Hani dünya malı dünyada kalıyordu?
Her şeyi bir kenara bırakın, hayatınız bu kadar ucuz mu sizin, kendinize verdiğiniz değer bu mu?
Canınızdan daha önemli hangi eşya olabilir?
Kendi adınıza bir korkunuz olmasa bile, başkasına sebep olmaktan da mı korkmuyorsunuz?
Cehalet, cahil özgüveni ve doğaya bu kadar zarar vererek göreceğiniz tek şey ölümler olur maalesef.
Zaman çok hızlı ilerliyor diyorduk, sanki zaman yavaşlamaya başladı, fark ettiniz mi?
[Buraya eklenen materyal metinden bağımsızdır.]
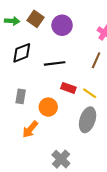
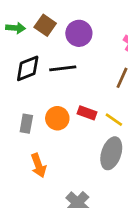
black line: (55, 63) -> (63, 68), moved
orange circle: (48, 107) -> (57, 118), moved
orange arrow: (30, 129) -> (38, 165), turned -60

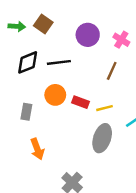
purple circle: (79, 33) -> (88, 35), moved
orange circle: (57, 118) -> (55, 95), moved
yellow line: (114, 120) -> (105, 108), turned -49

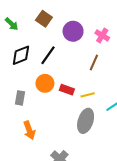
brown square: (43, 24) -> (44, 19), moved
green arrow: (17, 26) -> (12, 24), turned 40
black line: (59, 62) -> (48, 55), turned -48

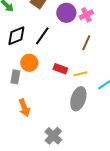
pink cross: (102, 35) -> (86, 15), moved, turned 32
orange circle: (45, 83) -> (29, 63), moved

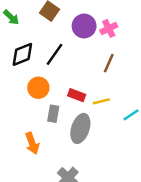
gray rectangle: (15, 77) -> (53, 114), moved
gray ellipse: (78, 99) -> (80, 128), moved

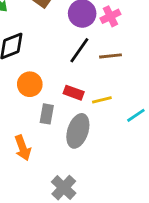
black line: (54, 54) -> (79, 50), moved
brown line: (109, 63) -> (110, 56), turned 60

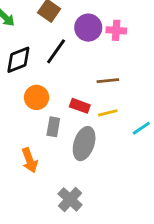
pink cross: (110, 16) -> (116, 30), turned 30
black line: (79, 50) -> (56, 51), moved
brown line: (110, 56) -> (108, 81), moved

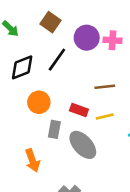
gray ellipse: (84, 144) -> (83, 145), turned -60

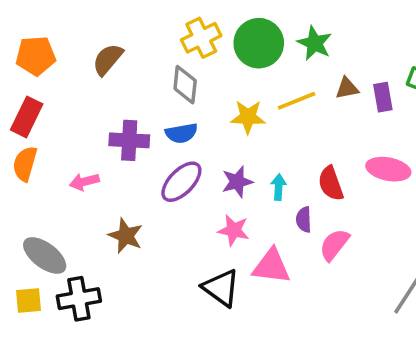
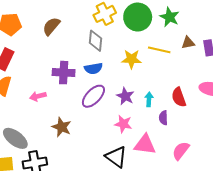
yellow line: (297, 101) -> (159, 50), turned 35
purple star: (237, 182) -> (125, 96), turned -30
pink semicircle: (334, 245) -> (181, 151), moved

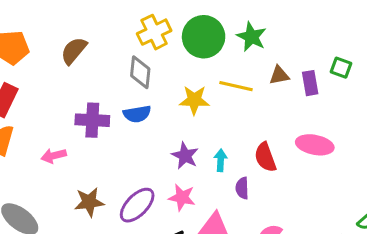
purple ellipse: (93, 96) -> (137, 205), moved
brown star: (62, 127) -> (89, 202), turned -30

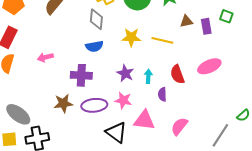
yellow line: (236, 86) -> (162, 40), moved
purple cross: (92, 120) -> (81, 75), moved
pink ellipse: (315, 145) -> (209, 66), turned -35
pink arrow: (54, 156) -> (45, 57), moved
purple ellipse: (137, 205) -> (94, 105), turned 40

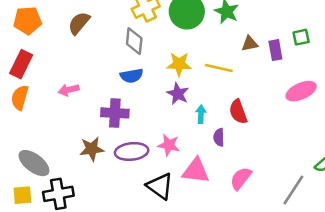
green square: (226, 16) -> (301, 37), turned -32
pink ellipse: (209, 66) -> (301, 91), moved
purple star: (125, 73) -> (178, 94), moved

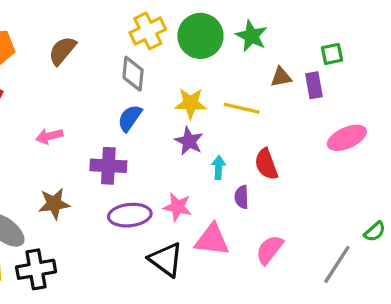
green square: (301, 37) -> (332, 54), moved
blue semicircle: (132, 76) -> (130, 118), turned 135
brown star: (92, 149) -> (54, 204), moved

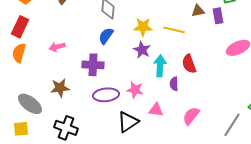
cyan arrow: (219, 167) -> (160, 66), size x1.5
pink triangle: (212, 240) -> (156, 110), size x0.7
black triangle: (166, 259) -> (128, 122), turned 50
black cross: (36, 269) -> (66, 128), moved, turned 30

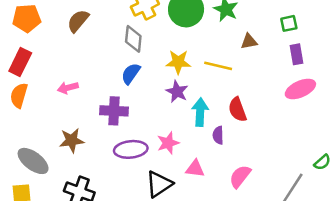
purple rectangle: (218, 16) -> (297, 54), moved
pink star: (135, 90) -> (168, 143), turned -30

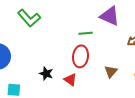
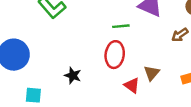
red triangle: (70, 80) -> (132, 85), moved

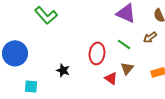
green line: (121, 26) -> (124, 44), moved, turned 40

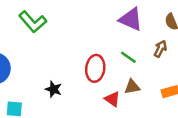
brown arrow: (150, 37) -> (160, 49), turned 152
brown triangle: (127, 68) -> (132, 87), turned 40

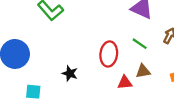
red triangle: (112, 99) -> (125, 83), turned -42

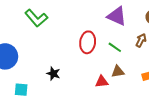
red ellipse: (109, 54) -> (88, 42), moved

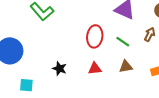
red triangle: (102, 82) -> (95, 69), moved

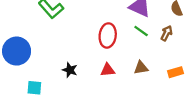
green line: (123, 42) -> (141, 31), moved

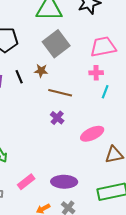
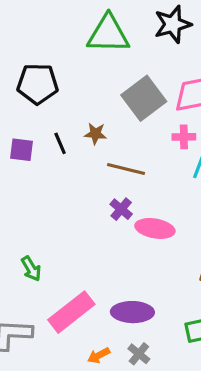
gray square: (56, 44) -> (144, 98), moved
pink ellipse: (92, 134) -> (155, 228), moved, turned 35
pink rectangle: (26, 182) -> (71, 312), size x1.6

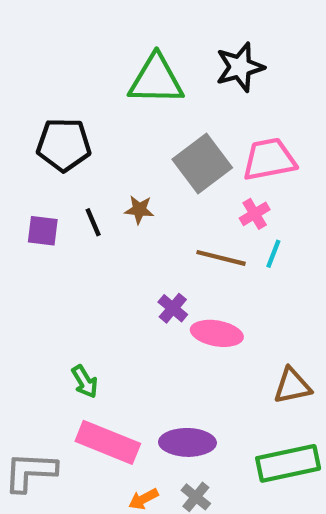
pink cross: (184, 137) -> (255, 214), turned -30
brown line: (126, 169) -> (221, 258), moved
green arrow: (31, 269) -> (85, 382), moved
pink rectangle: (71, 312) -> (108, 442), turned 60

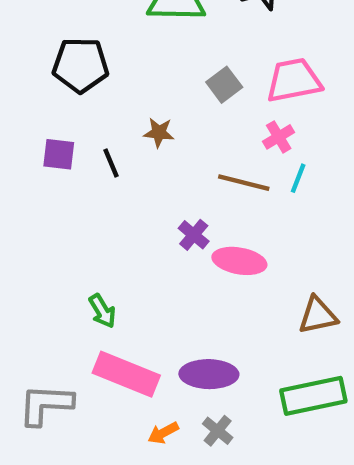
gray square: (202, 164) -> (224, 85), size x0.6
black line: (93, 222) -> (111, 163), moved

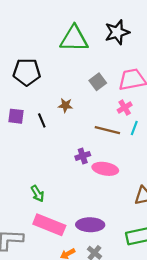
purple cross: (194, 235) -> (83, 156), turned 32

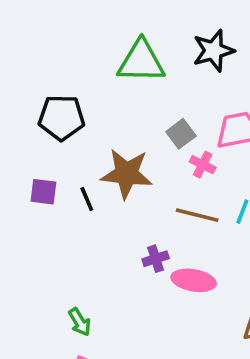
brown star: (65, 105) -> (127, 174), size x2.0
pink cross: (125, 108) -> (203, 165), moved, turned -32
Mesela öğrenci yurduna ahır benzetmesi yapılınca benim için zaman resmen dondu, ben de dondum.
Bazı ülkelerin kronik hastaları ve yaşlıları gözden çıkarması veya gözden çıkarmak zorunda kalmasıyla ilgili haberleri okuyunca yine donduk zamanla beraber.
Hala insanların ev gezmelerine gittiğini, ibadetlerini ibadethanelerde yaptıklarını, karantinadan kaçmaya ve kaçırılmaya çalışan insanları görünce de donuyor her şey; çünkü dünya bu haldeyken bunu yapmak intihar ve cinayet girişimiyle eşdeğer geliyor bana.
İnsanların evlerine yaptıkları stokları çekip paylaştığı görüntüleri izlerken hele zaman da donuyor, ben de donuyorum; ama bir tek hissettiğim utanç donmuyor, çığ gibi büyüyor.
Dikkat edin o stokladıklarınızı yerken obez olmayın, kilo da bir sürü sağlık sorununa sebep oluyor sonuçta.
Ne kadar çabuk değişiyor her şey, geçen hafta neler konuşuyorduk hatırlayan var mı?
Ne olacaksa olacak, hiçbirimiz doğa karşısında güçlü değiliz.
Şu anda ilk yapmamız gereken kendimiz, sevdiklerimiz ve insanların geri kalanı için dışarıya çıkmayı en aza indirip, virüsten korunmak için uzmanların dediği ne varsa yapmak.
Kimse bizden büyük büyük dedelerimiz ya da ninelerimiz gibi cepheye çıkıp savaşmamızı ve ölmemizi beklemiyor, tek istenilen evden dışarı çıkmamamız.
Yeni bir başlangıç yapalım kalan ömrümüz için; doğayı yok etmeyi, doğayla savaşmayı, hayvan cinayetlerini ve hayvan sömürüsünü bırakalım artık.
Zihnimizdeki bütün kaotik düşünceleri baharla beraber gömelim toprağa, toprak affedicidir, bize papatya olarak geri verir endişemizi.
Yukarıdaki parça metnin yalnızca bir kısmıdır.